Kaseya, an IT management software provider for MSPs and IT teams confirmed it has been a victim of a sophisticated cyberattack over the Fourth of July holiday weekend.
According to a statement from Kaseya, about 60 Kaseya VSA product customers were affected by the attack. However, a cybersecurity researcher whose company was responding to the incident says it paralyzed the networks of at least 200 U.S. companies on Friday.
The REvil gang appears to be behind the attack, says John Hammond of the security firm Huntress Labs. The same gang is also linked to the May attack on the global meat processor JBS SA.
The criminals used Kaseya’s network-management package to spread the ransomware through cloud-service providers.
“Kaseya handles large enterprise all the way to small businesses globally, so ultimately, (this) has the potential to spread to any size or scale business,” Hammond said in a message on Twitter. “This is a colossal and devastating supply chain attack.”
Kaseya advised its customers to shut down the servers immediately and remain offline until further instructions from the company about when it is safe to restore operations.

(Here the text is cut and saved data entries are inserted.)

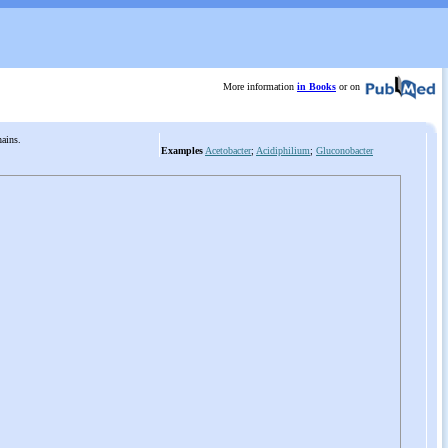
More information
in Books
or on
chains.
Examples
Acetobacter
;
Acidiphilium
;
Gluconobacter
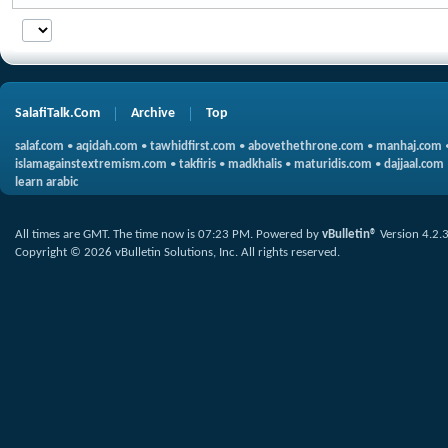
SalafiTalk.Com
Archive
Top
salaf.com
•
aqidah.com
•
tawhidfirst.com
•
abovethethrone.com
•
manhaj.com
islamagainstextremism.com
•
takfiris
•
madkhalis
•
maturidis.com
•
dajjaal.com
learn arabic
All times are GMT. The time now is
07:23 PM
.
Powered by
vBulletin®
Version 4.2.
Copyright © 2026 vBulletin Solutions, Inc. All rights reserved.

A patch will be required to be installed prior to restarting the VSA. Customer who experience ransomware and receive communications from the attackers are instructed not to click on any links as they may be weaponized.
The company released a Compromise Detection Tool to search for indicators of the compromise. Over 2,000 customers have downloaded the tool since Friday.
Kaseya has met with the FBI/CISA to discuss systems and networking hardening requirements prior to service restoration for both SaaS and other customers.
The attackers requested $70 million in bitcoin. It is not known if the ransom was paid.
The attack is speculated to be intentionally timed for the Fourth of July weekend, when IT staffing is generally thin.
The Kaseya attack shows that hackers are becoming more strategic and targeting platforms like remote managed service providers that can take down multiple companies with one shot. For IT managers, make sure your systems are secure.